From outside China, the Bo Xilai trial looks like the Chinese news event of the year, one of the preoccupations of Western media, along with corporate corruption and the clampdown on American and European companies. Yet these issues are no more than sideshows to the most important economic event of recent times, the unveiling and ratification of a major program for reforms for the next decade, which will occur at the Chinese government’s third plenum in November. The reforms promise to bring another great leap forward in China's dramatic ascent.
Chinese officials will reveal how long China will need to make the transition from an investment-led, middle-income country to an innovative, consumer-driven, high-income one -- and thus when it will become the world's largest economy. Can China circumvent what we know as "the middle-income trap" that has for decades denied high-income status for Latin America and Asian countries like Malaysia and Thailand?

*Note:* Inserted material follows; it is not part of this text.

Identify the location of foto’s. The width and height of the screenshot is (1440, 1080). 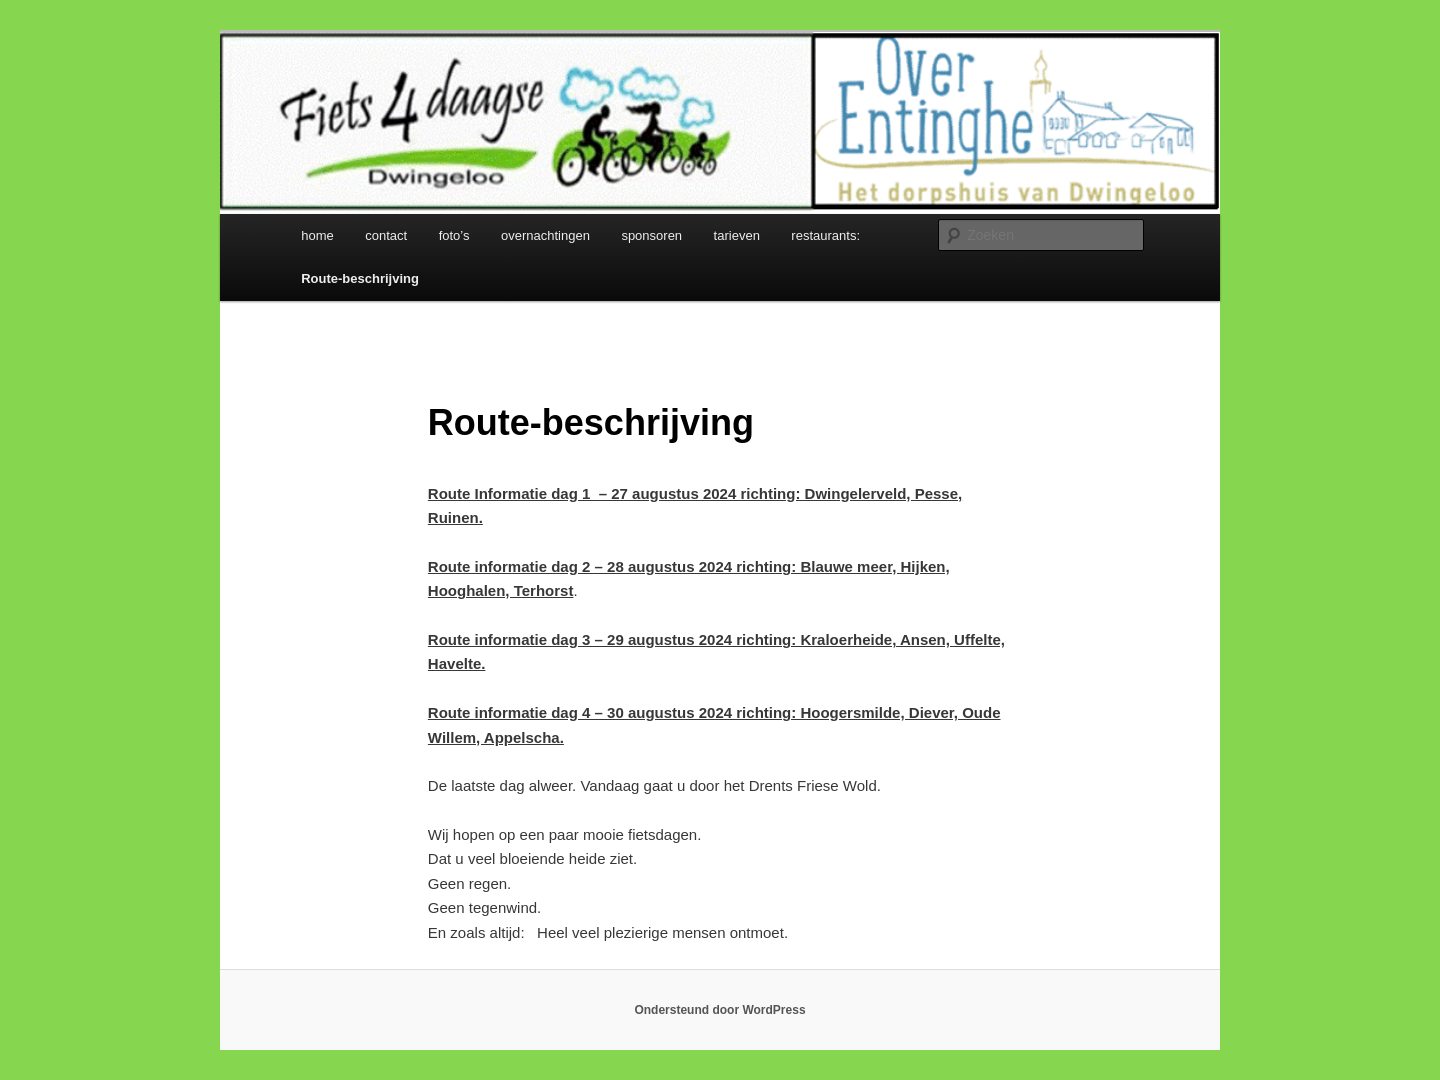 (454, 235). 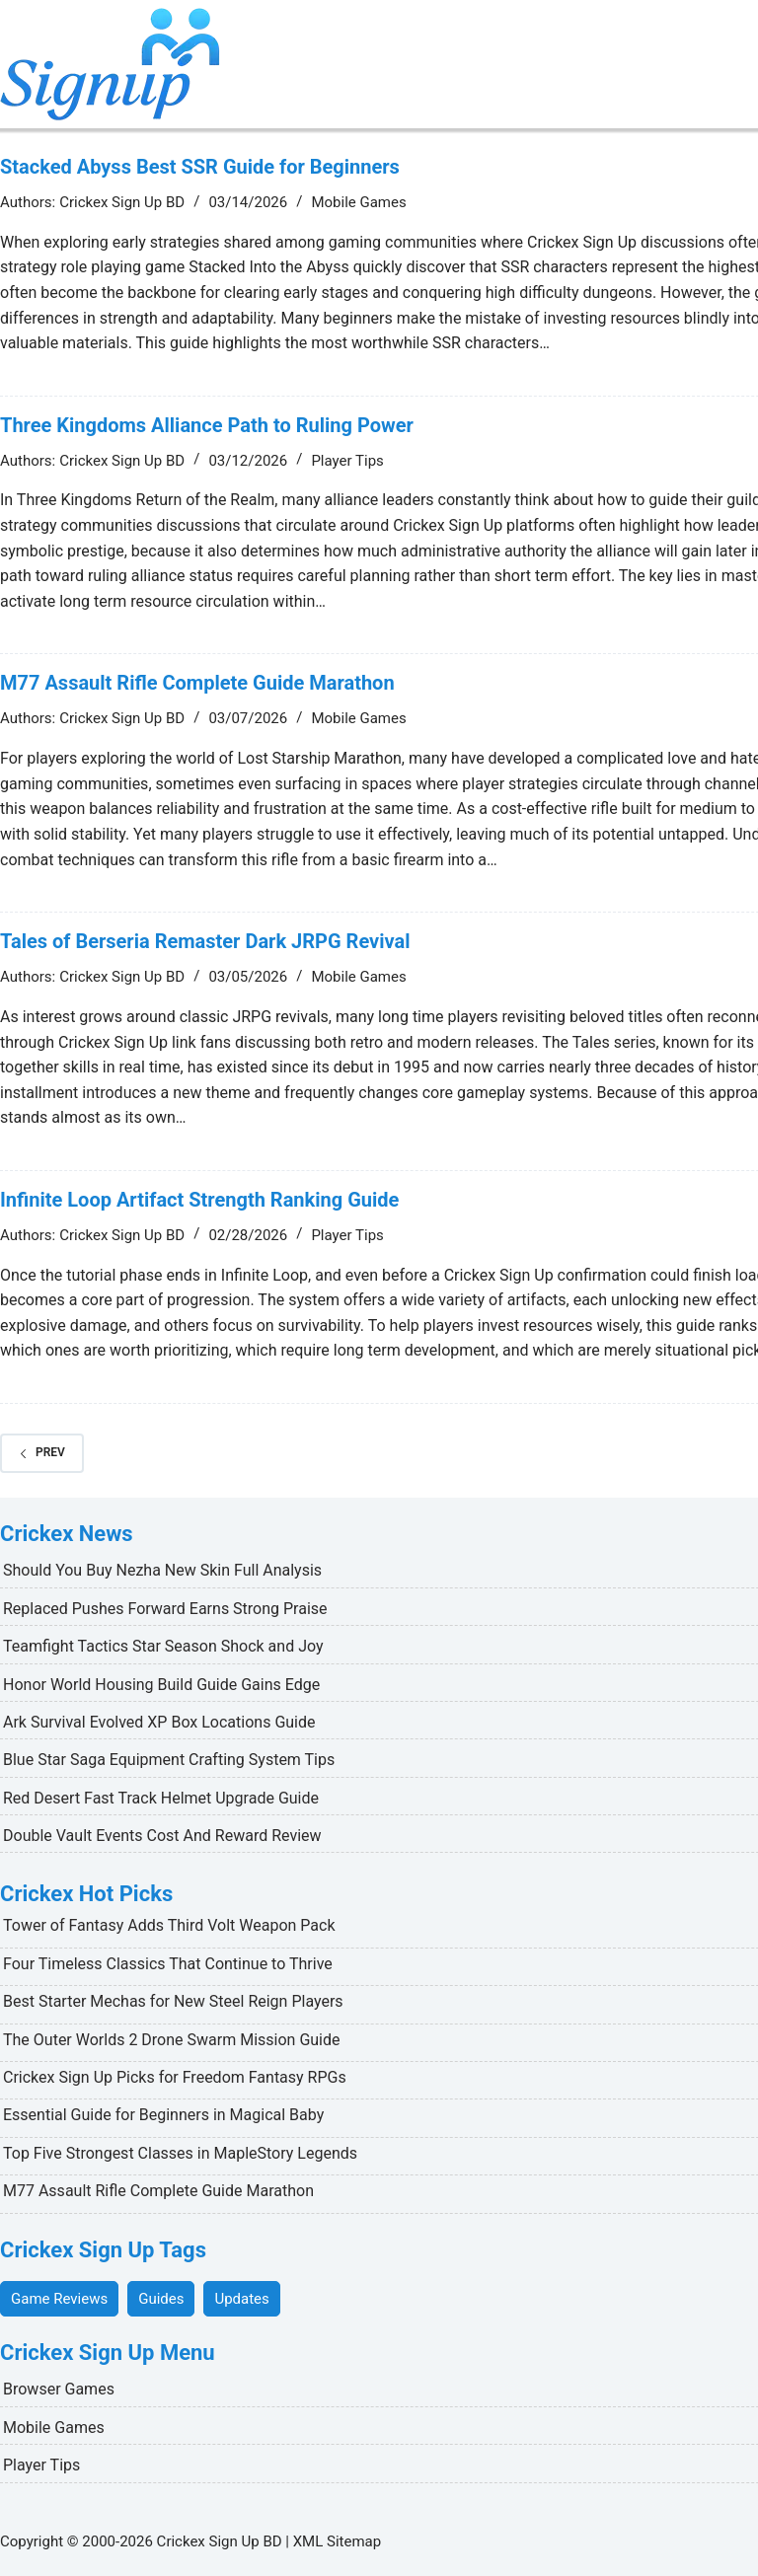 The height and width of the screenshot is (2576, 758). Describe the element at coordinates (162, 1835) in the screenshot. I see `Double Vault Events Cost And Reward Review` at that location.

The challenges that China's new leadership faces in pushing for rising levels of innovation, entrepreneurship and skills will be the main discussion points this week at the New Champions summit in Dalian, China, organized by the World Economic Forum under the leadership of executive chairman Klaus Schwab. The summit recognizes the important truth that China’s degree of success will determine global growth: it will determine whether the twenty-first century will be the Asian century, and whether by mid-century Asia -- which not long ago represented just 10 percent of the world economy -- will represent half or just a third.
On paper the November plenum of the 18th party committee is just the latest in a sequence of party events that celebrate China’s new leadership. Yet it is the culmination of a carefully planned process of deliberation on reforms. It started with the Central Work conference last year, the second plenum in March, the National People’s Conference in June and, most recently, this summer’s brainstorming session at the seaside Beidaihe retreat. Historically, third plenums have turned out to be much more than run-of-the mill events. At the third plenum of the 11th party committee in 1978, Deng Xiaoping launched the market reforms that set China on its industrial course to becoming the world's second-largest economy. During the third plenum of the 14th committee in 1993, under Zhu Rongji, Chinese leadership ratified a "socialist market approach" of combining markets and state decisions, which led to an unprecedented era of industrial growth.
Now with the third plenum focusing on China's next challenge -- the shift to a high-productivity, high value-added, consumer-based economy -- the aim is to double average incomes by 2020, to achieve 70 percent-plus urbanization by 2025 and to have the world’s largest supply of graduates. If it succeeds, China will quickly surpass America as the world’s largest economy. By 2025 it will probably move from middle-income status to high-income status and make around 1 billion of China's 1.3 billion population "moderately prosperous" middle-income citizens on their way to realizing what President Xi Jinping has called the "Chinese dream."